Record extracts below:
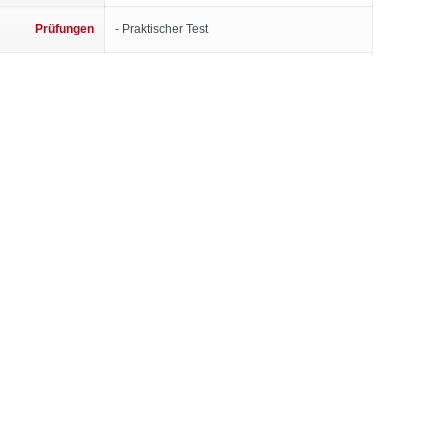
Prüfungen
- Praktischer Test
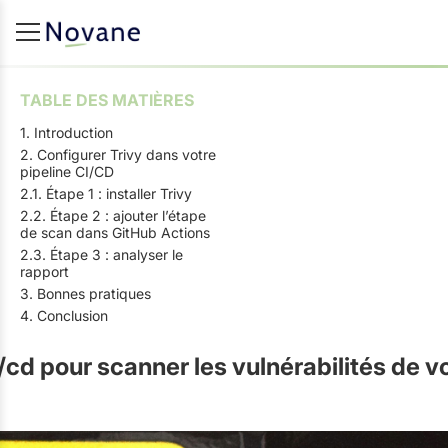
TABLE DES MATIÈRES
1. Introduction
2. Configurer Trivy dans votre
pipeline CI/CD
2.1. Étape 1 : installer Trivy
2.2. Étape 2 : ajouter l’étape
de scan dans GitHub Actions
2.3. Étape 3 : analyser le
rapport
3. Bonnes pratiques
4. Conclusion
i/cd pour scanner les vulnérabilités de 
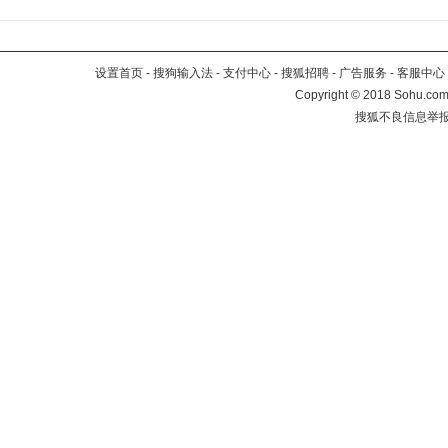
设置首页
-
搜狗输入法
-
支付中心
-
搜狐招聘
-
广告服务
-
客服中心
Copyright
©
2018 Sohu.com 
搜狐不良信息举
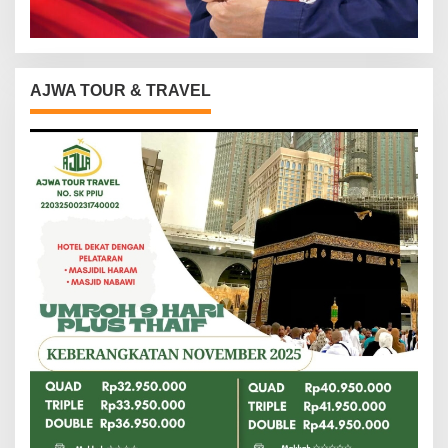
AJWA TOUR & TRAVEL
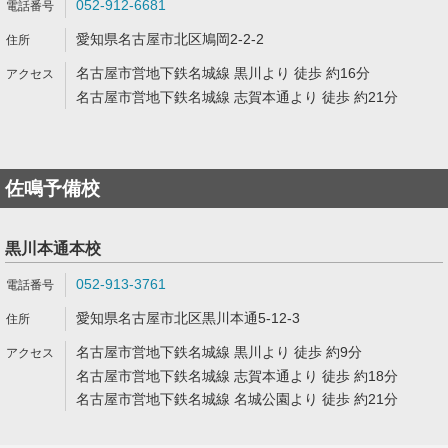
052-912-6681
愛知県名古屋市北区鳩岡2-2-2
名古屋市営地下鉄名城線 黒川より 徒歩 約16分
名古屋市営地下鉄名城線 志賀本通より 徒歩 約21分
佐鳴予備校
黒川本通本校
052-913-3761
愛知県名古屋市北区黒川本通5-12-3
名古屋市営地下鉄名城線 黒川より 徒歩 約9分
名古屋市営地下鉄名城線 志賀本通より 徒歩 約18分
名古屋市営地下鉄名城線 名城公園より 徒歩 約21分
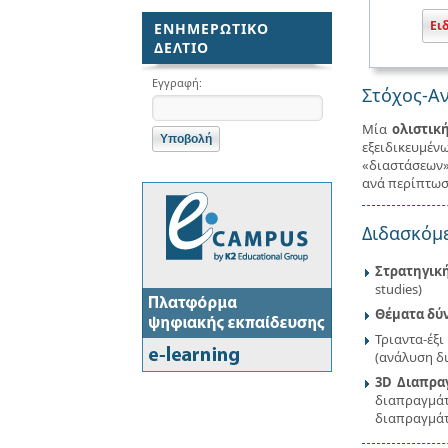
Ει
ΕΝΗΜΕΡΩΤΙΚΟ
ΔΕΛΤΙΟ
Εγγραφή:
Στόχος-Αν
Μία
ολιστικ
εξειδικευμέν
«διαστάσεων»
ανά περίπτωση
Διδασκόμε
Στρατηγικ
studies)
Θέματα δύ
Τριαντα-έξ
(ανάλυση δι
3D Διαπρα
διαπραγμάτε
διαπραγμάτ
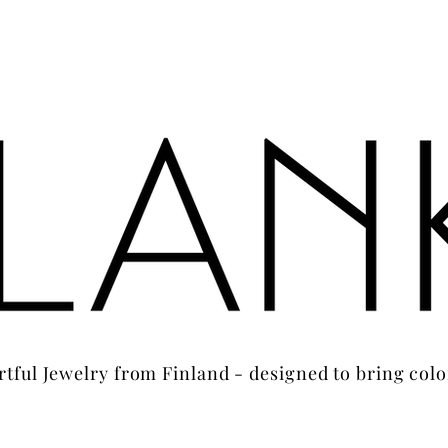
rtful Jewelry from Finland - designed to bring colo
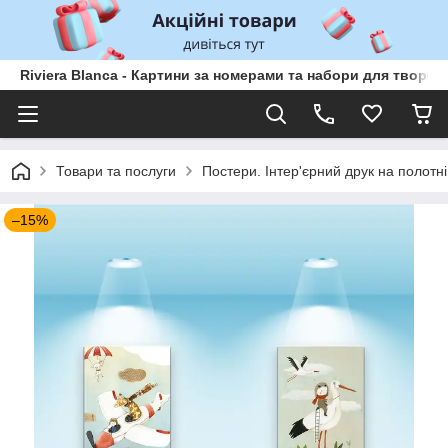
Riviera Blanca - Картини за номерами та набори для творчо
Товари та послуги
Постери. Інтер'єрний друк на полотні
–15%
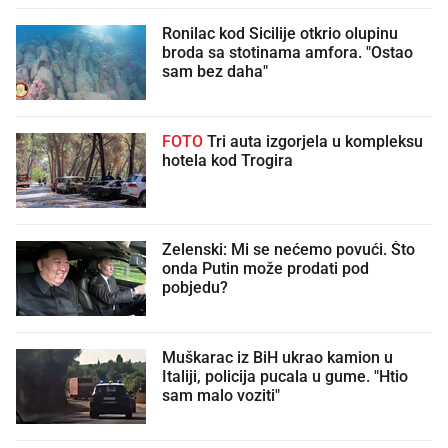
Ronilac kod Sicilije otkrio olupinu
broda sa stotinama amfora. "Ostao
sam bez daha"
FOTO
Tri auta izgorjela u kompleksu
hotela kod Trogira
Zelenski: Mi se nećemo povući. Što
onda Putin može prodati pod
pobjedu?
Muškarac iz BiH ukrao kamion u
Italiji, policija pucala u gume. "Htio
sam malo voziti"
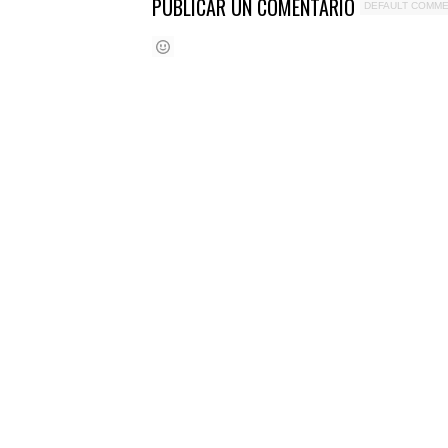
PUBLICAR UN COMENTARIO
DEFAULT COMM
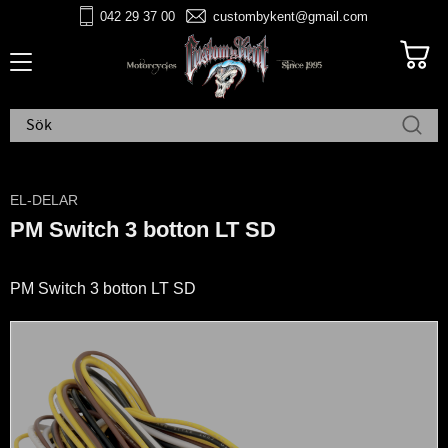
042 29 37 00
custombykent@gmail.com
Meny
EL-DELAR
PM Switch 3 botton LT SD
PM Switch 3 botton LT SD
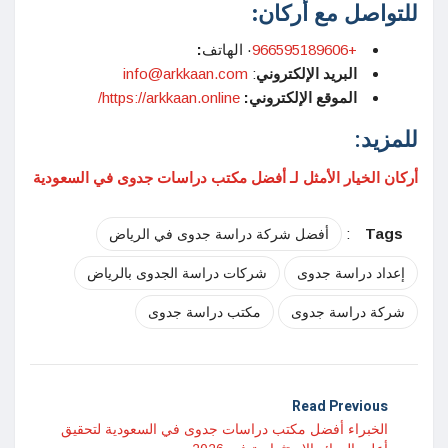
للتواصل مع أركان
:
+966595189606
· الهاتف
:
البريد الإلكتروني
:
info@arkkaan.com
الموقع الإلكتروني:
https://arkkaan.online/
للمزيد:
أركان الخيار الأمثل لـ أفضل مكتب دراسات جدوى في السعودية
:
Tags
أفضل شركة دراسة جدوى في الرياض
إعداد دراسة جدوى
شركات دراسة الجدوى بالرياض
شركة دراسة جدوى
مكتب دراسة جدوى
Read Previous
الخبراء أفضل مكتب دراسات جدوى في السعودية لتحقيق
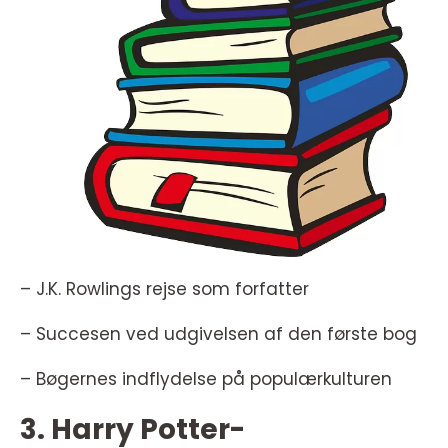
– J.K. Rowlings rejse som forfatter
– Succesen ved udgivelsen af den første bog
– Bøgernes indflydelse på populærkulturen
3. Harry Potter-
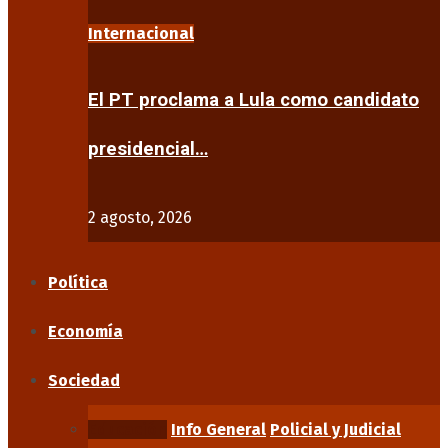
Internacional
El PT proclama a Lula como candidato
presidencial…
2 agosto, 2026
Política
Economía
Sociedad
Educación
Info General
Policial y Judicial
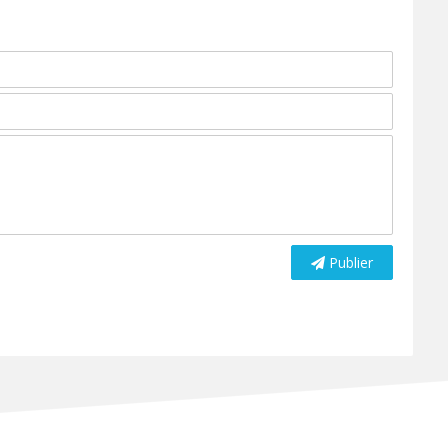
Publier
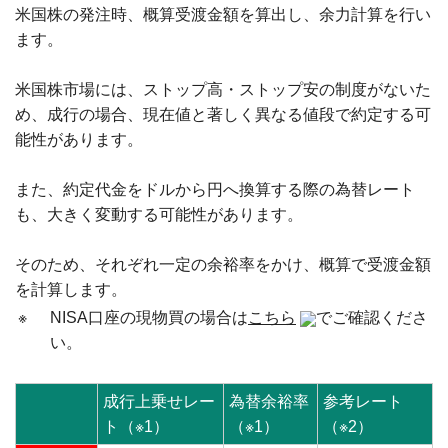
米国株の発注時、概算受渡金額を算出し、余力計算を行い
ます。
米国株市場には、ストップ高・ストップ安の制度がないた
め、成行の場合、現在値と著しく異なる値段で約定する可
能性があります。
また、約定代金をドルから円へ換算する際の為替レート
も、大きく変動する可能性があります。
そのため、それぞれ一定の余裕率をかけ、概算で受渡金額
を計算します。
※
NISA口座の現物買の場合は
こちら
でご確認くださ
い。
成行上乗せレー
為替余裕率
参考レート
ト（※1）
（※1）
（※2）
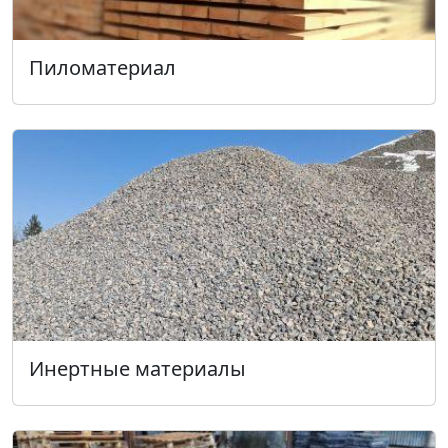
Пиломатериал
Инертные материалы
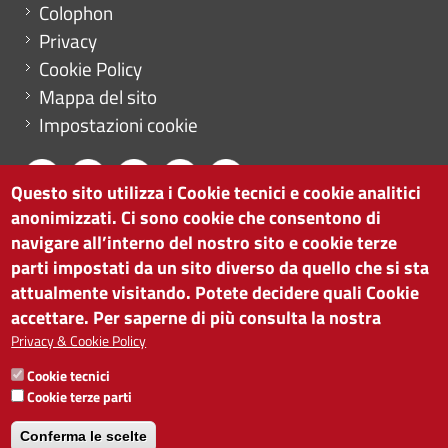
Menu footer
Colophon
Privacy
Cookie Policy
Mappa del sito
Impostazioni cookie
Questo sito utilizza i Cookie tecnici e cookie analitici
anonimizzati. Ci sono cookie che consentono di
CAMERA DI COMMERCIO DI BOLZANO
navigare all’interno del nostro sito e cookie terze
via Alto Adige 60 | I-39100 Bolzano
parti impostati da un sito diverso da quello che si sta
tel. 0471 945 511 |
info@camcom.bz.it
attualmente visitando. Potete decidere quali Cookie
Partita IVA: 00376420212
accettare. Per saperne di più consulta la nostra
ISTITUTO PER LA PROMOZIONE DELLO
Privacy & Cookie Policy
SVILUPPO ECONOMICO
Cookie tecnici
Partita IVA: 01716880214
Cookie terze parti
Conferma le scelte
End of Record extracts.
◆ To do: Check each line of the entries above for the word "دراسات". List the ones that have it.

◆ Solved problem:
أركان الخيار الأمثل لـ أفضل مكتب دراسات جدوى في السعودية
الخبراء أفضل مكتب دراسات جدوى في السعودية لتحقيق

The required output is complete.